Re-analysis of Dave et al, NEJM Nov 18, 2004

Robert Tibshirani
Stanford University

Thanks very much to Louis Staudt and George Wright for all of their help, providing data and details on their analysis.
Thanks also to Michael LeBlanc (FHCRC) and a number of Stanford colleagues for helpful conversations.

Summary

In an interesting and important paper:

Dave et al. "Prediction of survival in follicular lymphoma based on molecular features of tumor infiltrating cells". NEJM Nov. 18, 2004 vol 351:2159-2169,

the authors derive a model for predicting patient survival from gene expression data using two "immune response" clusters, IR1 (good prognosis) and IR2 (poor prognosis). A Cox model using expression averages from the IR1 and IR2 clusters was constructed, and this model had a highly significant p-value (0.003 or less) in an independent test set.
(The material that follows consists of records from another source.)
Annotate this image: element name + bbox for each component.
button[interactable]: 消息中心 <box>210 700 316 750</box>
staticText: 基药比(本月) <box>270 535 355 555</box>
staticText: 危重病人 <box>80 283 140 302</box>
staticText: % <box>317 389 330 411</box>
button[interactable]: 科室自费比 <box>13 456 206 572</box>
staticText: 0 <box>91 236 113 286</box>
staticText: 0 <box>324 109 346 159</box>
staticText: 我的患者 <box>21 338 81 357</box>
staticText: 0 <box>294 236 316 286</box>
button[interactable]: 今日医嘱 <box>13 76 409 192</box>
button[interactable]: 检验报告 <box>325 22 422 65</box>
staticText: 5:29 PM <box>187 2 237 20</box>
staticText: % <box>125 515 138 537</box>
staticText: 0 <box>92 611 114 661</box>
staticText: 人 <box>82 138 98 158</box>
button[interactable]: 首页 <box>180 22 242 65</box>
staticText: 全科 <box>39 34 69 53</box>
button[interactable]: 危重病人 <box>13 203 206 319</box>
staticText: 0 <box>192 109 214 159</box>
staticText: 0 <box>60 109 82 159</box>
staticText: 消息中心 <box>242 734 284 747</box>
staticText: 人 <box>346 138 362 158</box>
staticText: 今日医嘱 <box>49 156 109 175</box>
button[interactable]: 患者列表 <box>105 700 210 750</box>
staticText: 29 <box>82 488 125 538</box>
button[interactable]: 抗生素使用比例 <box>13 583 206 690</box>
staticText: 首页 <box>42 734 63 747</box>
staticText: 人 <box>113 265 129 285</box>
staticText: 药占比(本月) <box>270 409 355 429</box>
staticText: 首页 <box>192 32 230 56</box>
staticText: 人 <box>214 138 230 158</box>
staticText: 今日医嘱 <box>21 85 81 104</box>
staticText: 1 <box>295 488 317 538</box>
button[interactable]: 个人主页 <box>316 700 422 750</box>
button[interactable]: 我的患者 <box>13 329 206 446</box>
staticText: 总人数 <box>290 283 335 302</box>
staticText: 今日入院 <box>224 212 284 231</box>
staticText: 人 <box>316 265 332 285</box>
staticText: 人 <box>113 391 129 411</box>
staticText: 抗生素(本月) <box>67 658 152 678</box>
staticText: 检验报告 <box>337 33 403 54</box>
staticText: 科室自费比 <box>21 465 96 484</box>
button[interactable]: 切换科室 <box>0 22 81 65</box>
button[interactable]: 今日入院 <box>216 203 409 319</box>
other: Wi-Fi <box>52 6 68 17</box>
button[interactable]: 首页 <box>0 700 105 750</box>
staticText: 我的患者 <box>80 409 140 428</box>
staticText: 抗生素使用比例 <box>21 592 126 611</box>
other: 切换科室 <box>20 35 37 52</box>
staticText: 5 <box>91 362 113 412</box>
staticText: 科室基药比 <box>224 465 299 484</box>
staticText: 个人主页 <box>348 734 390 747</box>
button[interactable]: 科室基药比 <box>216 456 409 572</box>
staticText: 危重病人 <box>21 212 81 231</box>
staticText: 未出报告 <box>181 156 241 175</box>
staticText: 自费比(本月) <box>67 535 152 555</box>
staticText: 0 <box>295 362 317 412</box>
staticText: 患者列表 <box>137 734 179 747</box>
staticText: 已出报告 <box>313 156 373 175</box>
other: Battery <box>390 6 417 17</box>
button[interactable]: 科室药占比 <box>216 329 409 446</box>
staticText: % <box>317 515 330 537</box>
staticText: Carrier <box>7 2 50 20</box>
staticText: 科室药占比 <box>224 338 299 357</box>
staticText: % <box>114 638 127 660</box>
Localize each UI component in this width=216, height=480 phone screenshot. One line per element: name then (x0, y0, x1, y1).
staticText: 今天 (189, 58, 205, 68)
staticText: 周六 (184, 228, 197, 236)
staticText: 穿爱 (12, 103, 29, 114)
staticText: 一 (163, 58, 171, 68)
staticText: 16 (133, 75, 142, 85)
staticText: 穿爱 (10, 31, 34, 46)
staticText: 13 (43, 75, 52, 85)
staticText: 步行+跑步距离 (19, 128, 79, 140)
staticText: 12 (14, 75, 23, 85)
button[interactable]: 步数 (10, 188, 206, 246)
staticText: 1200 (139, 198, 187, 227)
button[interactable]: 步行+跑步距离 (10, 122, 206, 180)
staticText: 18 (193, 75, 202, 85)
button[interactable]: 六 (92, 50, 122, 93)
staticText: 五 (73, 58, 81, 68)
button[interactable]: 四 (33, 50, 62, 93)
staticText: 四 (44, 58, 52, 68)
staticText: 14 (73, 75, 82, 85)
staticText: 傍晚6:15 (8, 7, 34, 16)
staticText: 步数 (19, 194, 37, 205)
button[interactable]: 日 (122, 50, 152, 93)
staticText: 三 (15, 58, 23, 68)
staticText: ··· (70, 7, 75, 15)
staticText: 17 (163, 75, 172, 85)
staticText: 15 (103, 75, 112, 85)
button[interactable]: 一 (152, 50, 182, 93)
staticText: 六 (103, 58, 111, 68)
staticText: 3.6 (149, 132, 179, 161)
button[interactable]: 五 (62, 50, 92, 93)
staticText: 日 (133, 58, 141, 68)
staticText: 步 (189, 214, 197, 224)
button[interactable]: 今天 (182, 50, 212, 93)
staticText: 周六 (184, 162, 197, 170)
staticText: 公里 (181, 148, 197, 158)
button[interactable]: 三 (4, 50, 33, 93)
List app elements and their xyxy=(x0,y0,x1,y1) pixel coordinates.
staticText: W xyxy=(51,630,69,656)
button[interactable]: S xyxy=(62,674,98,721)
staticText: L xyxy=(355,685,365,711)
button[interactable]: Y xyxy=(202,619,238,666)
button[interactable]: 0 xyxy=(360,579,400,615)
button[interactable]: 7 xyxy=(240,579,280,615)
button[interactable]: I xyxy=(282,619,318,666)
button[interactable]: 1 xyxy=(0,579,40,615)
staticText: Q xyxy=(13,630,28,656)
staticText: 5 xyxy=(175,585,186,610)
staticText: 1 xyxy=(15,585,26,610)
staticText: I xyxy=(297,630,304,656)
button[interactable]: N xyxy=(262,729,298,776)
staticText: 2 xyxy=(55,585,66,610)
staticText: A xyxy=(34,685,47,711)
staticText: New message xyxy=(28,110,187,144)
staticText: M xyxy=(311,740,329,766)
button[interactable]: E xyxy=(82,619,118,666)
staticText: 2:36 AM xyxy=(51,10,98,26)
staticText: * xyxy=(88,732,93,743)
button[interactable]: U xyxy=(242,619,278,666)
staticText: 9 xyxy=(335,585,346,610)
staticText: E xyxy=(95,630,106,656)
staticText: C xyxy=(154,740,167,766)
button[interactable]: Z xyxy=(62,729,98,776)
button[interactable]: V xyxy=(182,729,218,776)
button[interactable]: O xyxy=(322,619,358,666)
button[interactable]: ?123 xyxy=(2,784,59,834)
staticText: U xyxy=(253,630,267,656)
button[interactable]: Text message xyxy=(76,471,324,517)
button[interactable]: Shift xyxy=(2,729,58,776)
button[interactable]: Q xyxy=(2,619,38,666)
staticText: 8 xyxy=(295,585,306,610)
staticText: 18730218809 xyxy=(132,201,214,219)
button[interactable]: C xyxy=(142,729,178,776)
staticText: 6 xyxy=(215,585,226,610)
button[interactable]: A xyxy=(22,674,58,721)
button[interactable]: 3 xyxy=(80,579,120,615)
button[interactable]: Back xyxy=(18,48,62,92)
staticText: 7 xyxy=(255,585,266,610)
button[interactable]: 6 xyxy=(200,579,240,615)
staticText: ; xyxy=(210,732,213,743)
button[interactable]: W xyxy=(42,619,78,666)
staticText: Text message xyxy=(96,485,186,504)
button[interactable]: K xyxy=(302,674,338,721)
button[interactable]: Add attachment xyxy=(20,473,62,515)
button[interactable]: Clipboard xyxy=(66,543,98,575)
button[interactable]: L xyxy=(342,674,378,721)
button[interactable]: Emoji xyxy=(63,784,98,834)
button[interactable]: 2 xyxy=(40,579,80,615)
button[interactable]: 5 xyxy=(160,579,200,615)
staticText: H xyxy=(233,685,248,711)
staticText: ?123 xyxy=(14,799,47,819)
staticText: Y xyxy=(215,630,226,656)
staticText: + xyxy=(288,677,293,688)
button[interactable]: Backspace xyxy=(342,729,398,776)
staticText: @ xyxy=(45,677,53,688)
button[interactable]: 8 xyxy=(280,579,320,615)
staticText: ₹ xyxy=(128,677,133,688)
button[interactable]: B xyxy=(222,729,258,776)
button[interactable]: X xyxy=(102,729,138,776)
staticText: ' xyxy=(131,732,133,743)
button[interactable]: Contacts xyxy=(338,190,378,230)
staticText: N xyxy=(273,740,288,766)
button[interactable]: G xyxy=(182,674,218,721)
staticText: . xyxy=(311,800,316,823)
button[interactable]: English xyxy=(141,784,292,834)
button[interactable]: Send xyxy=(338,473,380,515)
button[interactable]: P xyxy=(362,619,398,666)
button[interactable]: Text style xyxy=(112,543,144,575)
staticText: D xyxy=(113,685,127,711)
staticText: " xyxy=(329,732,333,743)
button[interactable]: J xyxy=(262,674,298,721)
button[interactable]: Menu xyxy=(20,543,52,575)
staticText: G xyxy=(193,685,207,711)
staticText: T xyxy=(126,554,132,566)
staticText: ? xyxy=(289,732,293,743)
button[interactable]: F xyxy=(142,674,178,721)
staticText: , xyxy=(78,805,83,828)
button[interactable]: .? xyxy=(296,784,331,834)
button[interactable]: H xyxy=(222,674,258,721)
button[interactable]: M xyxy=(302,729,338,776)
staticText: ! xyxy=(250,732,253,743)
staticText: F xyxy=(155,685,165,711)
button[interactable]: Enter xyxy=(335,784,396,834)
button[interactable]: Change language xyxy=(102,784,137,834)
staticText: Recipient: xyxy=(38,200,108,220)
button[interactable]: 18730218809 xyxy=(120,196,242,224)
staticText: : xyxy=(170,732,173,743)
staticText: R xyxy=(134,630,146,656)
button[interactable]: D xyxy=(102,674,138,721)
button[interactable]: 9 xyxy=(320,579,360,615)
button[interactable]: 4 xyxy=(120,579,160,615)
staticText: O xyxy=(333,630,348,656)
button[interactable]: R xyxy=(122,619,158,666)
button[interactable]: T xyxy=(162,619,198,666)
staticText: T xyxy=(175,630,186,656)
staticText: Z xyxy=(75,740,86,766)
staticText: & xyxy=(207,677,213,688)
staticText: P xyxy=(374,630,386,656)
I re-analyzed their data and found that it was not reproducible. In particular when I applied their algorithm as they described it, I could not get the same results as they did on their training and test sets (although there are many models that have low p-values on both the training and test sets). Furthermore when their equal-sized training and test sets are swapped, and their model-building procedure is re-applied, virtually nothing is significant in the test set. Also, when a small change is made to their model-building recipe (changing the allowable cluster size range from [25,50] to [30,60]) with either the original or swapped datasets, again, very little of significance emerges. This and other analyses suggest that their result occurred by chance and is not robust or reproducible.

Other analyses (e.g. application of SAM and supervised principal components) suggest that there is little or no correlation between gene expression and patient survival in this dataset.

My re-analysis was mentioned in a brief letter to the editor in NEJM, (April 7, 2005) with full details given here.

The authors responded to my letter in the same issue. My rebuttal appears at the bottom of this page

Wan-Jen Hong and Gilbert Chu also published a letter on the Dave et. al. paper: see Hong and Chu's website

Details:

A Stanford graduate student- Ray Lin- has done the most thorough re-analysis, and reaches the same conclusions: Ray Lin's report

Details of my re-analysis

R script of the re-analysis
dave.gtr file used in re-analysis
dave.ctr file used in re-analysis



Editorial comment

My motivation for carrying out this extensive re-analysis was a practical one. My medical collaborators wanted to know if the biological result in this paper was likely to be real and reproducible. After my analysis, I have concluded that it is probably not reproducible and occurred by chance. We will have to wait for followup studies to determine whether I'm right or wrong.

I also think that this exercise is informative with regard to microarray data analyses in general. In particular I think it is useful to determine the degree to which an analysis is fragile. Even if an analysis produces small test set p-values, a scientist should be concerned if small but reasonable changes in the analysis strategy cause large changes in the results. With microarray analyses, there are many choices that one has to make, and one hopes that the results are not too sensitive to these choices.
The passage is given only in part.